C’est une idée convaincante, mais en réalité, la science de l’appétit, du goût et du cancer est beaucoup plus désordonnée que les gros titres ne le suggèrent.

Cette idée accrocheuse simplifie la réalité. Bien que le cancer puisse changer l’appétit et le goût, il n’y a aucune preuve solide qu’une envie soudaine, comme une fixation brutale sur les bonbons, sert de signal d’alerte précoce fiable pour un cancer non diagnostiqué.

Il s’agit d’un cas classique où des anecdotes cliniques intéressantes et des histoires ont été étirées dans une règle de balayage qui ne fonctionne pas comme un outil de dépistage.

Le grain de vérité derrière ces titres provient des observations cliniques. Certains patients atteints de cancer signalent le goût et l’appétit modifiés.
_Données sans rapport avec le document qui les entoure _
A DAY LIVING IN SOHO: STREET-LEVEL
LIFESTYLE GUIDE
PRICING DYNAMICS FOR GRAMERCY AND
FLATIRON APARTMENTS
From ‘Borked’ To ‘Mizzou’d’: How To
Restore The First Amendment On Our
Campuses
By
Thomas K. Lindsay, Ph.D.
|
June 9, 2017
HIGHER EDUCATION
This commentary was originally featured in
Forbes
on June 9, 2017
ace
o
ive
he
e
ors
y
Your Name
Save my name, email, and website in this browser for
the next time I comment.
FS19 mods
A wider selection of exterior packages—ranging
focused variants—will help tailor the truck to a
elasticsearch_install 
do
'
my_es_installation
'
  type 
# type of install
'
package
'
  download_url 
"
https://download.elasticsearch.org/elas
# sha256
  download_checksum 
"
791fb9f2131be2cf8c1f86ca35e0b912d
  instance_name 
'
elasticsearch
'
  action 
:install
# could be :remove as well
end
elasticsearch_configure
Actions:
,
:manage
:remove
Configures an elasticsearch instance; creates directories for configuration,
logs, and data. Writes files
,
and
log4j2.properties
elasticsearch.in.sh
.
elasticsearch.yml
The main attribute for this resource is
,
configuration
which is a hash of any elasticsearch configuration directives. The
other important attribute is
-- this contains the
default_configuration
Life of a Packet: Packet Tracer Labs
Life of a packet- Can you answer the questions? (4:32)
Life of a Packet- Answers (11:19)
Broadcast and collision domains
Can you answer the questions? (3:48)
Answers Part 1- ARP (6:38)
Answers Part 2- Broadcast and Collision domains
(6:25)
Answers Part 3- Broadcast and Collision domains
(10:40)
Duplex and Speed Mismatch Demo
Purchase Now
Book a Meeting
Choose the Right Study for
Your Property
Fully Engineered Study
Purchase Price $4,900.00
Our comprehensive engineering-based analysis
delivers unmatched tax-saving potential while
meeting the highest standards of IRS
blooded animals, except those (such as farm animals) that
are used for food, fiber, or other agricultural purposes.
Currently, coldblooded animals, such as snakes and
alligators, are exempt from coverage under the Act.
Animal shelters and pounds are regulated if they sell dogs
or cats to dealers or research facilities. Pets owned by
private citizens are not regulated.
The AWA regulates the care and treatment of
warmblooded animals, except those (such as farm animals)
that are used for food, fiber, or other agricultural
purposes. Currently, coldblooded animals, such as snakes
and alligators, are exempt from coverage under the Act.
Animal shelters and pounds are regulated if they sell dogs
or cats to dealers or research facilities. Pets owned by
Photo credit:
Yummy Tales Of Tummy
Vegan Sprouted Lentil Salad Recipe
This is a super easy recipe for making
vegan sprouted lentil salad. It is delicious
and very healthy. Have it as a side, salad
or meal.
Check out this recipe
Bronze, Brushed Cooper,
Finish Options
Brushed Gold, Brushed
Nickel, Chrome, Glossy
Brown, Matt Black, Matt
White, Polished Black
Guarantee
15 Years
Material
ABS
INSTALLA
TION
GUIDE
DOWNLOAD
Dans les études de cas plus anciennes, les patients ont décrit des changements spectaculaires – le thé a soudainement goûté des aliments horribles, ou des aliments préférés devenant répugnants – parfois avant le diagnostic, parfois après le début du traitement.

Ces comptes semblent convaincants, mais ils n’ont jamais été conçus pour prouver qu’une envie particulière prédit de manière fiable le cancer. Ils montrent que le cancer peut affecter le goût et le goût que nous mangeons, et non qu’un seul symptôme peut remplacer le diagnostic approprié.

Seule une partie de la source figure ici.